About this task
Only the lines from the one containing "This screenshot has height=2174, width=1568." through the last line of the entries are wanted. Transcribe them exactly.
Record extracts section start
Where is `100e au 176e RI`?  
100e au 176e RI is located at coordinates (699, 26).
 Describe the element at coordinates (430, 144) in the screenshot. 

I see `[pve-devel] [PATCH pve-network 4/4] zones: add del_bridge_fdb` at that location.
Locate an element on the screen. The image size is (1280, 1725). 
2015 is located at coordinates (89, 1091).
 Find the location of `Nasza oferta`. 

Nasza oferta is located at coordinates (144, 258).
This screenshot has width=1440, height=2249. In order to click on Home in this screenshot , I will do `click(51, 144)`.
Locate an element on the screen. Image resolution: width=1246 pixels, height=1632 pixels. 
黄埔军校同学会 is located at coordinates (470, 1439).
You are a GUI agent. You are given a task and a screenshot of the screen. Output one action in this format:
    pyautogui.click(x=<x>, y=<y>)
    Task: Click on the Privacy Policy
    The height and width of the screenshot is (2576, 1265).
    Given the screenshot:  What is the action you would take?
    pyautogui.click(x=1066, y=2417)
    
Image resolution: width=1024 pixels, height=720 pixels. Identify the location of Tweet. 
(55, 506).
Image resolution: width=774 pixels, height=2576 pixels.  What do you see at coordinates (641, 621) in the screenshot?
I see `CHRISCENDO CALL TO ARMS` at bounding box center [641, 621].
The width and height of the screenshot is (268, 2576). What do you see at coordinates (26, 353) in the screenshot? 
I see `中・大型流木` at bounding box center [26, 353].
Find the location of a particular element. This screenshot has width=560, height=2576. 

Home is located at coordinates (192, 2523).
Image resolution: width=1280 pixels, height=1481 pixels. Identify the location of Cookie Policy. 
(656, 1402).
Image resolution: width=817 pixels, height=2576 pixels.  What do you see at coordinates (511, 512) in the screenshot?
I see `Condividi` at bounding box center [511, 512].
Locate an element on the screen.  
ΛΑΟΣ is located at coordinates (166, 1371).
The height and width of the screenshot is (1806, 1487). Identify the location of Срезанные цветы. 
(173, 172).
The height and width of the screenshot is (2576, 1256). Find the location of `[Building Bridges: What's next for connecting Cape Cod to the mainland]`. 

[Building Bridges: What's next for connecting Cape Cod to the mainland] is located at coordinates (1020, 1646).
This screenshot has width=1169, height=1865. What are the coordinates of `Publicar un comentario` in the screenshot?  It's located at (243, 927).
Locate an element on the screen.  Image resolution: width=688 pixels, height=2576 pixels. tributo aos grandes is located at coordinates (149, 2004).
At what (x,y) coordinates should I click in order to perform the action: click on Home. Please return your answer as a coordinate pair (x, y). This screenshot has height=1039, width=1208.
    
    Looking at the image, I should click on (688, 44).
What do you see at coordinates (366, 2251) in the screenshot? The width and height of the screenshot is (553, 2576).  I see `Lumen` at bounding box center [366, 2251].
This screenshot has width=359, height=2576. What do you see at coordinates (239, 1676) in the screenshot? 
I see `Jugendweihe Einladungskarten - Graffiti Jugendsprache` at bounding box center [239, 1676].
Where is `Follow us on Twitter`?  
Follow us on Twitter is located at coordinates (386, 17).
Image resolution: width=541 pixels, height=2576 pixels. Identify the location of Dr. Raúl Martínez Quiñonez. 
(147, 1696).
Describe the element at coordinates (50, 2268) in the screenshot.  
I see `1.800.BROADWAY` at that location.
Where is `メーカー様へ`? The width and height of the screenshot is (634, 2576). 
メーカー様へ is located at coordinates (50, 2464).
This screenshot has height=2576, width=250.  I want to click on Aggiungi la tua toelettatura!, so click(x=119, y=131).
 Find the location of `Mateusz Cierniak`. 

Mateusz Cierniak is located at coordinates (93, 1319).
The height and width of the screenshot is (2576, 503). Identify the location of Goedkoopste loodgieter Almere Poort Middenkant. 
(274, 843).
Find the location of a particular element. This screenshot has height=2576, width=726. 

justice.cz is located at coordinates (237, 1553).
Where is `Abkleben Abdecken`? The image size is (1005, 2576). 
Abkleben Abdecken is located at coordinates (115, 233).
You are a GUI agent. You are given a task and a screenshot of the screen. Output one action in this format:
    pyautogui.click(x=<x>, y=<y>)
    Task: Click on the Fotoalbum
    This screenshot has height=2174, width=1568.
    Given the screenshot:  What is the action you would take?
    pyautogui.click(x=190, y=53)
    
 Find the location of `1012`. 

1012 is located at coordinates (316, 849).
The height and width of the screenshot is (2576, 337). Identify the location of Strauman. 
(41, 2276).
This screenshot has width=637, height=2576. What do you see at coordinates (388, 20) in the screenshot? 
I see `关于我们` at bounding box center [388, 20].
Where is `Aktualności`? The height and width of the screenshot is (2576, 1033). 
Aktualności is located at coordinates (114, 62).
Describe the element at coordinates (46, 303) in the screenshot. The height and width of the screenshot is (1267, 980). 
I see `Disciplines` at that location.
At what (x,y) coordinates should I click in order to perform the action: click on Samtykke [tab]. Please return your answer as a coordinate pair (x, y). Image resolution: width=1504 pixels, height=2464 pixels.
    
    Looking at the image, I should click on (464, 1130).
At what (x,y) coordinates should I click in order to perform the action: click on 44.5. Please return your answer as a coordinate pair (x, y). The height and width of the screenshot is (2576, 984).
Record extracts section end
Exercise result
    This screenshot has height=2174, width=1568.
    Given the screenshot:  What is the action you would take?
    pyautogui.click(x=190, y=53)
    
 Find the location of `1012`. 

1012 is located at coordinates (316, 849).
The height and width of the screenshot is (2576, 337). Identify the location of Strauman. 
(41, 2276).
This screenshot has width=637, height=2576. What do you see at coordinates (388, 20) in the screenshot? 
I see `关于我们` at bounding box center [388, 20].
Where is `Aktualności`? The height and width of the screenshot is (2576, 1033). 
Aktualności is located at coordinates (114, 62).
Describe the element at coordinates (46, 303) in the screenshot. The height and width of the screenshot is (1267, 980). 
I see `Disciplines` at that location.
At what (x,y) coordinates should I click in order to perform the action: click on Samtykke [tab]. Please return your answer as a coordinate pair (x, y). Image resolution: width=1504 pixels, height=2464 pixels.
    
    Looking at the image, I should click on (464, 1130).
At what (x,y) coordinates should I click in order to perform the action: click on 44.5. Please return your answer as a coordinate pair (x, y). The height and width of the screenshot is (2576, 984).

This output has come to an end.